[Saved entries]
=-=-=
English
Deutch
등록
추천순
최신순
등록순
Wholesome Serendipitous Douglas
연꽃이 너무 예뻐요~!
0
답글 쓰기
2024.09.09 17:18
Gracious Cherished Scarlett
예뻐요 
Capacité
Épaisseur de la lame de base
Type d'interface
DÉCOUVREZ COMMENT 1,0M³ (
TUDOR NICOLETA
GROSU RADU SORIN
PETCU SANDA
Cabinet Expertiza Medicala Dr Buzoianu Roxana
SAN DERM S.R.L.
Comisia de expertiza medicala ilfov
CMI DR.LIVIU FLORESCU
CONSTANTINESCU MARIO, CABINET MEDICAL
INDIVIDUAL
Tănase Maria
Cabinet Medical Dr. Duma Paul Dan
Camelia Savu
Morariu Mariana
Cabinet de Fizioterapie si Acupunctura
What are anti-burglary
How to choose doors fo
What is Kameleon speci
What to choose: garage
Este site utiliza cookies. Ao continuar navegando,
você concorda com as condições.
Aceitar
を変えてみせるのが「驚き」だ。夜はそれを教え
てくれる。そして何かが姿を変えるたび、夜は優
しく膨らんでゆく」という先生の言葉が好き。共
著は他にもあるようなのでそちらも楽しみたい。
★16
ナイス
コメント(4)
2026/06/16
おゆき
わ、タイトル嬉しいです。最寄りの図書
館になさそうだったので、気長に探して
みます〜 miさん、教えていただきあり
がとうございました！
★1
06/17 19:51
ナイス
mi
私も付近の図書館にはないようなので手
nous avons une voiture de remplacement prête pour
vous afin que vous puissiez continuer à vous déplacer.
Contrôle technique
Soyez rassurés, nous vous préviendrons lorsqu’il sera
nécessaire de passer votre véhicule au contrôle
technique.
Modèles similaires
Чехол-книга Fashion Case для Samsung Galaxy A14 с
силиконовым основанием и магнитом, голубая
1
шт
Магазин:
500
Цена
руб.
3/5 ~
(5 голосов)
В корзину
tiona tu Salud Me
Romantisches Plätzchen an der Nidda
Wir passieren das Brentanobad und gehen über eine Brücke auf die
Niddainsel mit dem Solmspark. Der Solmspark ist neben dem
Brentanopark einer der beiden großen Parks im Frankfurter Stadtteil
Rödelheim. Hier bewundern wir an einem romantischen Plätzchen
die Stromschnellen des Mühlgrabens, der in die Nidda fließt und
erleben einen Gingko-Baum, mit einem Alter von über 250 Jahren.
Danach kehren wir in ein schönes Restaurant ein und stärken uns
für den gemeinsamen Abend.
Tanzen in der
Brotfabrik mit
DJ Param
=-=-=
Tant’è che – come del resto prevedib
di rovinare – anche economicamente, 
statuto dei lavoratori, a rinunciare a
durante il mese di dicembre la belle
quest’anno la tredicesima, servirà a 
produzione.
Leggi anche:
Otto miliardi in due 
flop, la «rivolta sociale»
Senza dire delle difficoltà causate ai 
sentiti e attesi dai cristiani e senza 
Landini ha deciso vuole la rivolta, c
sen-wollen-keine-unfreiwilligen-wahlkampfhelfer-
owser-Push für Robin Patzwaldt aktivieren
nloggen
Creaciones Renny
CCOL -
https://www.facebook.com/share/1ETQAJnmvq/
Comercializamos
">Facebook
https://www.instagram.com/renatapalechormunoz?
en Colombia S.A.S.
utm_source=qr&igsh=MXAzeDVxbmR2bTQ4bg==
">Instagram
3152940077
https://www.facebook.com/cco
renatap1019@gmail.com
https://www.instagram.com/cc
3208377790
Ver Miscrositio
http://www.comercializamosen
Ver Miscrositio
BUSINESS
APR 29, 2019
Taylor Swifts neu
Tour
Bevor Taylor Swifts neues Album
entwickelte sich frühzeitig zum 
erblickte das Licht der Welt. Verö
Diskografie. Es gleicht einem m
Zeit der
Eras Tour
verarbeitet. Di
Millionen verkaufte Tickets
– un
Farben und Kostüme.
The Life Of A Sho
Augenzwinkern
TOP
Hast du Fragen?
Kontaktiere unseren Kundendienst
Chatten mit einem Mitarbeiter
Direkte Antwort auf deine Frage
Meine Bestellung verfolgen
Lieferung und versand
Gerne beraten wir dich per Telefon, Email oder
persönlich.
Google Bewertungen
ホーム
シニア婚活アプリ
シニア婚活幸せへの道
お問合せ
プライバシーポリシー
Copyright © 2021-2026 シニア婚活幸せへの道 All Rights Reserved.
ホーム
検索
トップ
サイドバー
=-=-=
» **Brief**
When a line above contains the string "vous", copy that line.

» **Expected output**
vous afin que vous puissiez continuer à vous déplacer.
Soyez rassurés, nous vous préviendrons lorsqu’il sera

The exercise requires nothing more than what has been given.